→ Records to use:
*** Block opens ***

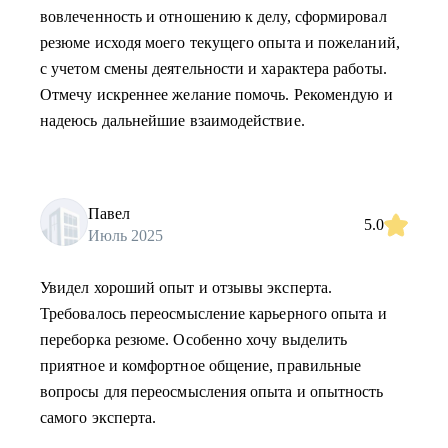
вовлеченность и отношению к делу, сформировал
резюме исходя моего текущего опыта и пожеланий,
с учетом смены деятельности и характера работы.
Отмечу искреннее желание помочь. Рекомендую и
надеюсь дальнейшие взаимодействие.
Павел
5.0
Июль 2025
Увидел хороший опыт и отзывы эксперта.
Требовалось переосмысление карьерного опыта и
переборка резюме. Особенно хочу выделить
приятное и комфортное общение, правильные
вопросы для переосмысления опыта и опытность
самого эксперта.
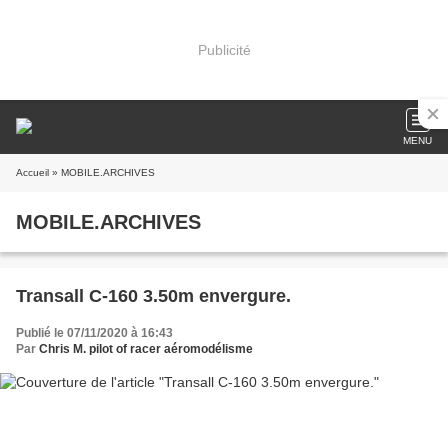
Publicité
MENU
Accueil
» MOBILE.ARCHIVES
MOBILE.ARCHIVES
Transall C-160 3.50m envergure.
Publié le 07/11/2020 à 16:43
Par
Chris M. pilot of racer aéromodélisme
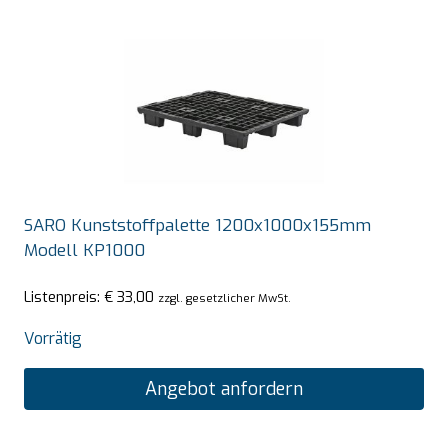
SARO Kunststoffpalette 1200x1000x155mm
Modell KP1000
Listenpreis:
€
33,00
zzgl. gesetzlicher MwSt.
Vorrätig
Angebot anfordern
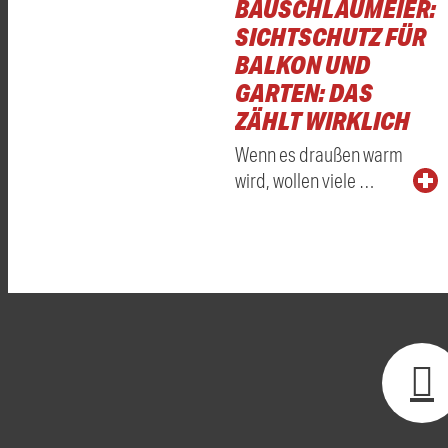
BAUSCHLAUMEIER:
SICHTSCHUTZ FÜR
BALKON UND
GARTEN: DAS
ZÄHLT WIRKLICH
Wenn es draußen warm
wird, wollen viele …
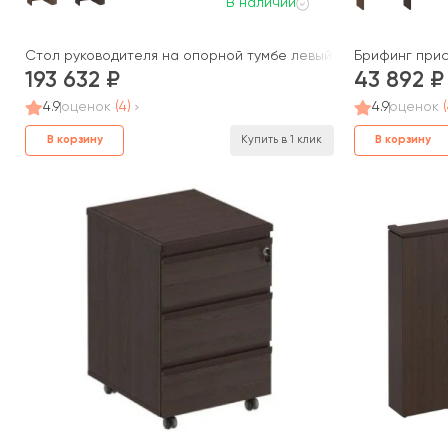
В наличии
Стол руководителя на опорной тумбе левый правый МК 136 Д
Брифинг прис
193 632
43 892
4.9
оценок
(4)
4.9
оценок
В корзину
В корзину
Купить в 1 клик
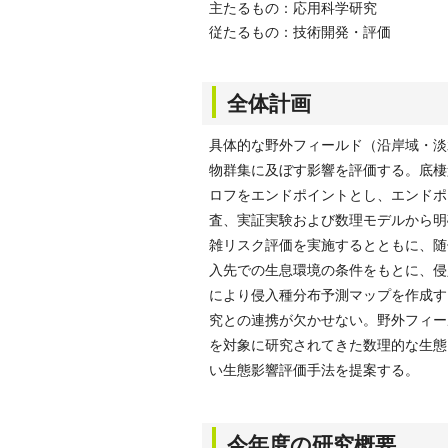
主たるもの：応用科学研究
従たるもの：技術開発・評価
全体計画
具体的な野外フィールド（沿岸域・淡
物群集に及ぼす影響を評価する。底棲
ロフをエンドポイントとし、エンドポ
査、実証実験および数理モデルから明
雑リスク評価を実施するとともに、随
入先での生息環境の条件をもとに、侵
により侵入種分布予測マップを作成す
究との連携が欠かせない。野外フィー
を対象に研究されてきた数理的な生態
い生態影響評価手法を提案する。
今年度の研究概要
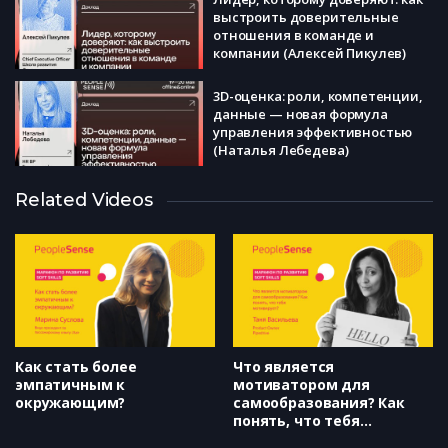
выстроить доверительные
отношения в команде и
компании (Алексей Пикулев)
3D-оценка: роли, компетенции,
данные — новая формула
управления эффективностью
(Наталья Лебедева)
Тренинги для руководителей
Related Videos
не нужны! Топ-3 неожиданных
формата развития, которые
эффективно работают в 2025
(Илья Забелин)
Сильные сотрудники — радость
или боль для руководителя?
(Ксения Панкратова)
Как стать более
Что является
эмпатичным к
мотиватором для
окружающим?
самообразования? Как
понять, что тебя
мотивирует?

*** Block closes ***

→ Task instructions:
Repeat exactly the lines from the line containing "эффективно работают в 2025" through the end of the listing above; both boundary lines are part of the output.

→ Exercise solution:
эффективно работают в 2025
(Илья Забелин)
Сильные сотрудники — радость
или боль для руководителя?
(Ксения Панкратова)
Как стать более
Что является
эмпатичным к
мотиватором для
окружающим?
самообразования? Как
понять, что тебя
мотивирует?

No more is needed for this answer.